Recently, I found a new job which uses O365 in a hybrid environment. Just to explain a bit, the new environment has On-premises Active Directory plus an instance of On-premises Exchange Server (which actually has no user mailboxes inside). The On-premises Active Directory is synced to an Azure AD in the cloud and all user mailboxes are in Exchange Online in O365.
I tried to modify my Powershell script (based on On-premises Exchange 2010) to run in this new environment. I added commands to establish a MFA Powershell session to Exchange Online. Then, except replacing some On-premises Powershell commands with new cloud Powershell commands, I was able to "get-" most of the information I want.

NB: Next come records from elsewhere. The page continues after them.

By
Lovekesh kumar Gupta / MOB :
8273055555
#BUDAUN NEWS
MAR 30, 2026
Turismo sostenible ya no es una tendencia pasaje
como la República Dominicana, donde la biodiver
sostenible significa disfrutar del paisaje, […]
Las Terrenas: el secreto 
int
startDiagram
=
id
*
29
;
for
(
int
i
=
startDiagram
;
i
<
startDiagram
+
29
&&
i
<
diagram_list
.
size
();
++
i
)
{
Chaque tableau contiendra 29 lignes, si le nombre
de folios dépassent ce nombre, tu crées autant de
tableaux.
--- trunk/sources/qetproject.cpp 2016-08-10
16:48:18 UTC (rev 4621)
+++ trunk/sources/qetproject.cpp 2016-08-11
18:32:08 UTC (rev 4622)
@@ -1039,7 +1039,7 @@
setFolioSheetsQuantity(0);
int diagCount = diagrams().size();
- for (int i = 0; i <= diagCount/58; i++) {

However, when I tried to run the same Powershell commmands to update mailbox (for example to hide a mailbox), I encountered an error message saying that you cannot do so and must update via the On-premise instance. The funny thing is when I run the same old script to "add-mailboxfolderpermission" or "remove-mailboxfolderpermission", I was able to so.

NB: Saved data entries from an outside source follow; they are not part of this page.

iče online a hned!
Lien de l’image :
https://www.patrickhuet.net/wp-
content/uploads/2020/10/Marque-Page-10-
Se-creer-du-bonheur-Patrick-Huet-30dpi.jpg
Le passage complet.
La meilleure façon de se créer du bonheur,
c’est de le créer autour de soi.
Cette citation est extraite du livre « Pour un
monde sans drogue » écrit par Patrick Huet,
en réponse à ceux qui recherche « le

Does anyone know why it is like that? If I cannot use "set-mailbox" to hide the mailbox, what commands should I use to hide the mailbox?
The on-premise AD is synced to Azure AD to support Office 365/Exchange online. The sync is one-way (almost entirely), from on-premise to the cloud. The on-premise AD is authoritative and that is the only place you can make AD changes.
Note that the mailboxes are all in the cloud. A mailbox is the data store for all of the Exchange data. If you want to change the mailbox, you do that in the cloud. If you want to change (almost) anything stored in AD, like mailbox visibility, you have to do that on-prem and then synchronize or wait for the next sync.
To make changes to mailbox metadata and settings stored in AD, run the same old commands you used to run against the local domain controllers, instead of trying to run them against your EOL/Office 365 tenant account.
Does that explain it or would you like more detail?